Getting started

Getting started

Who should read this guide

This guide is for experienced software developers who want to deploy applications to OpenStack clouds.

If you are familiar with OpenStack but have not created a cloud application in general or an OpenStack application in particular, this section teaches you how to program with OpenStack components.

What you will learn

Deploying applications in a cloud environment can be very different from deploying them in a traditional IT environment. This guide teaches you how to deploy applications on OpenStack and some best practices for cloud application development.

A general overview

This tutorial shows two applications. The first application is a simple fractal generator that uses mathematical equations to generate beautiful fractal images. We show you this application in its entirety so that you can compare it to a second, more robust, application.

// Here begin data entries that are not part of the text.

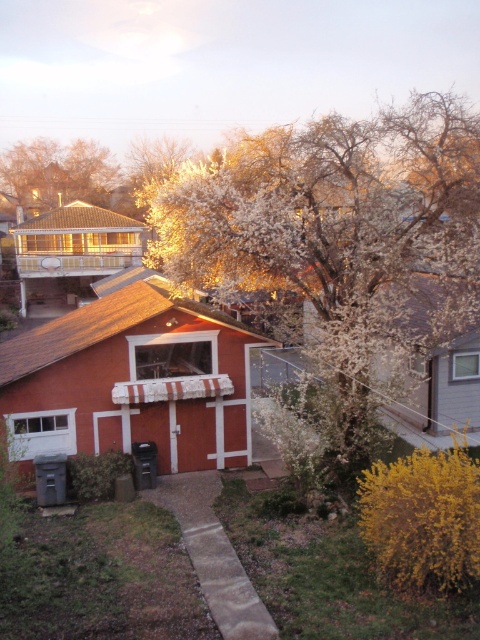 You are standing on the concrete pathway leading to the red brick house. You notice two white blossoms in the scene. Which one is closer to you, the white blossoming tree at upper center or the fluffy white blossoms at upper left?

The white blossoming tree at upper center is closer to the viewer than the fluffy white blossoms at upper left.

You are standing at the entrance of the house and want to go to the trash bins located near the curb. Which point, point (384, 364) or point (69, 186), is closer to your current position?

Point (384, 364) is in front of point (69, 186), so it is closer to your current position at the entrance of the house.

You are standing in front of the house and notice the white blossoming tree at upper center and the matte red wood shed at center. Which object is taller?

The white blossoming tree at upper center is taller than the matte red wood shed at center. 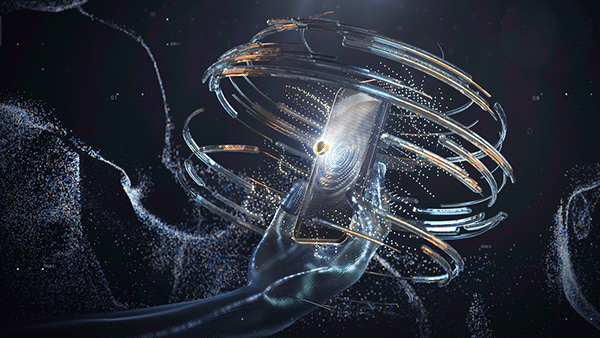 Image resolution: width=600 pixels, height=338 pixels. In order to click on phone in this screenshot , I will do `click(334, 166)`. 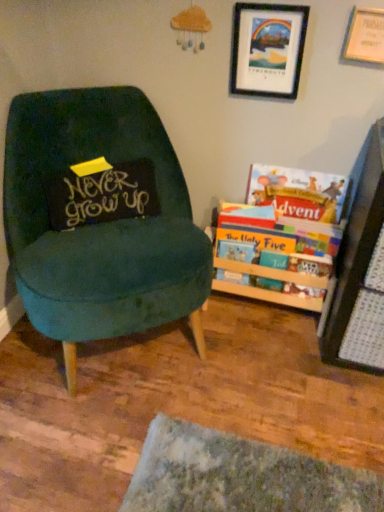 The height and width of the screenshot is (512, 384). In order to click on free space in front of teal velvet chair at left in this screenshot , I will do `click(139, 436)`. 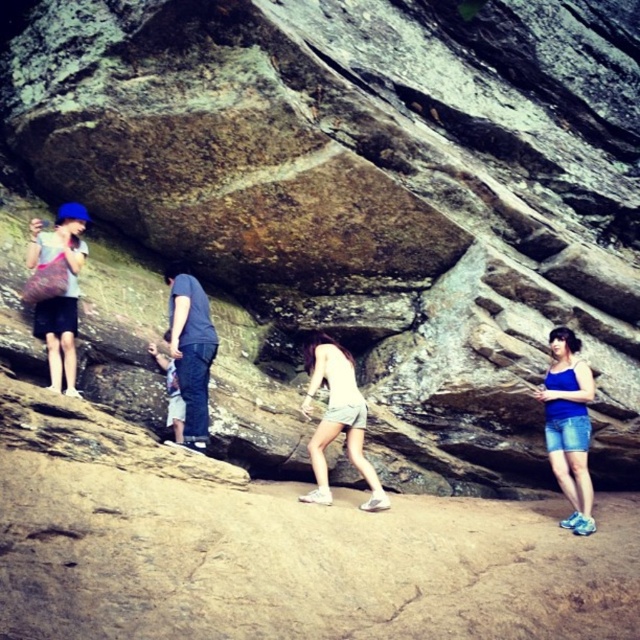 You are planning to cross the sandy path in the scene. You see the blue denim shorts at lower right and the dark blue jeans at center. Which clothing item is bigger in size?

The blue denim shorts at lower right has a larger size compared to the dark blue jeans at center, so the blue denim shorts at lower right is bigger.

You are a photographer trying to capture the group of four individuals near the large rock formation. You want to ensure the blue denim shorts at lower right are in the frame. Based on their 2D location coordinates, where should you position the camera to include them?

The blue denim shorts at lower right are located at point [568,426] in 2D coordinates. Position the camera so that the frame includes this coordinate to ensure the blue denim shorts at lower right are visible. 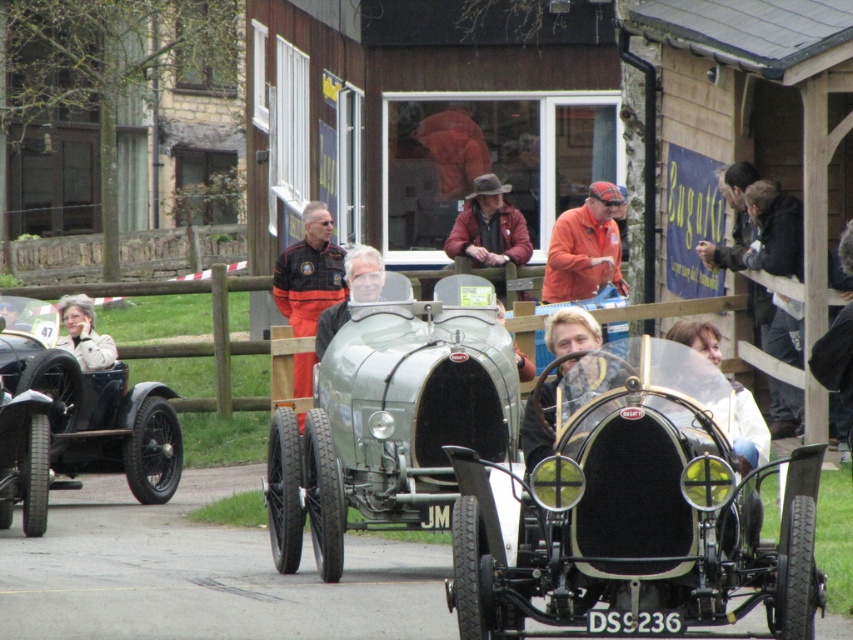 In the scene shown: Between silver metallic race car at center and silver metallic car at center, which one has more height?

With more height is silver metallic race car at center.

Can you confirm if silver metallic race car at center is positioned below silver metallic car at center?

Indeed, silver metallic race car at center is positioned under silver metallic car at center.

At what (x,y) coordinates should I click in order to perform the action: click on silver metallic race car at center. Please return your answer as a coordinate pair (x, y). The width and height of the screenshot is (853, 640). Looking at the image, I should click on (392, 417).

This screenshot has height=640, width=853. Find the location of `silver metallic race car at center`. silver metallic race car at center is located at coordinates (392, 417).

In the scene shown: Does orange fabric jacket at center have a greater width compared to silver metallic car at center?

Yes, orange fabric jacket at center is wider than silver metallic car at center.

Can you confirm if orange fabric jacket at center is taller than silver metallic car at center?

Yes, orange fabric jacket at center is taller than silver metallic car at center.

Image resolution: width=853 pixels, height=640 pixels. Describe the element at coordinates (309, 273) in the screenshot. I see `orange fabric jacket at center` at that location.

The width and height of the screenshot is (853, 640). I want to click on orange fabric jacket at center, so click(x=309, y=273).

Describe the element at coordinates (309, 273) in the screenshot. I see `orange fabric jacket at center` at that location.

Is orange fabric jacket at center to the right of leather jacket at center from the viewer's perspective?

In fact, orange fabric jacket at center is to the left of leather jacket at center.

Does point (300, 372) come in front of point (488, 204)?

Yes.

Identify the location of orange fabric jacket at center. This screenshot has width=853, height=640. (309, 273). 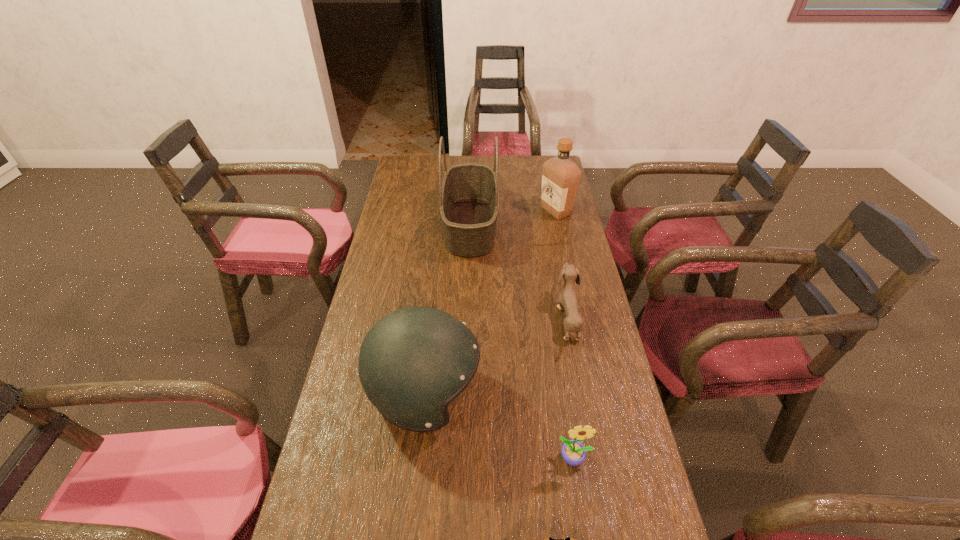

The second application is an OpenStack application that enables you to:

  • Create and delete compute resources. These resources are virtual machine instances where the Fractals application runs.
  • Make cloud-related architecture decisions such as turning functions into micro-services and modularizing them.
  • Scale available resources up and down.
  • Use Object and Block storage for file and database persistence.
  • Use Orchestration services to automatically adjust to the environment.
  • Customize networking for better performance and segregation.
  • Explore and apply advanced OpenStack cloud features.

Choose your OpenStack SDK

Anyone with a programming background can easily read the code in this guide. Although this guide focuses on a particular SDK, you can use other languages and toolkits with the OpenStack cloud:

OpenStack SDKs
Language Name Description URL
Python Libcloud A Python-based library that the Apache Foundation manages. Use it to work with multiple cloud types. https://libcloud.readthedocs.org/en/latest/compute/drivers/openstack.html
Python OpenStack SDK A Python-based library for OpenStack. https://developer.openstack.org/sdks/python/openstacksdk/
Python Shade A Python-based library developed by OpenStack Infra team. Use it to operate multiple OpenStack clouds. https://docs.openstack.org/infra/shade/
Java jClouds A Java-based library that the Apache Foundation manages. Use it to work with multiple cloud types. https://jclouds.apache.org/guides/openstack/
Ruby fog A Ruby-based SDK. Use it to work with multiple clouds. https://github.com/fog/fog-openstack/blob/master/docs/getting_started.md
node.js pkgcloud A Node.js-based SDK. Use it work with multiple clouds. https://github.com/pkgcloud/pkgcloud/tree/master/docs/providers/openstack
PHP php-opencloud A PHP-based library. Use it to write PHP code that works with OpenStack clouds. http://php-opencloud.readthedocs.org/en/latest/getting-started-with-openstack.html
.NET Framework OpenStack SDK for Microsoft .NET A .NET-based library. Use it to write C++ or C# code for Microsoft applications. https://www.nuget.org/packages/openstack.net
Go gophercloud A go-based SDK. Use it to write Golang code that works with OpenStack clouds. http://gophercloud.io/

For a list of available SDKs, see Software Development Kits.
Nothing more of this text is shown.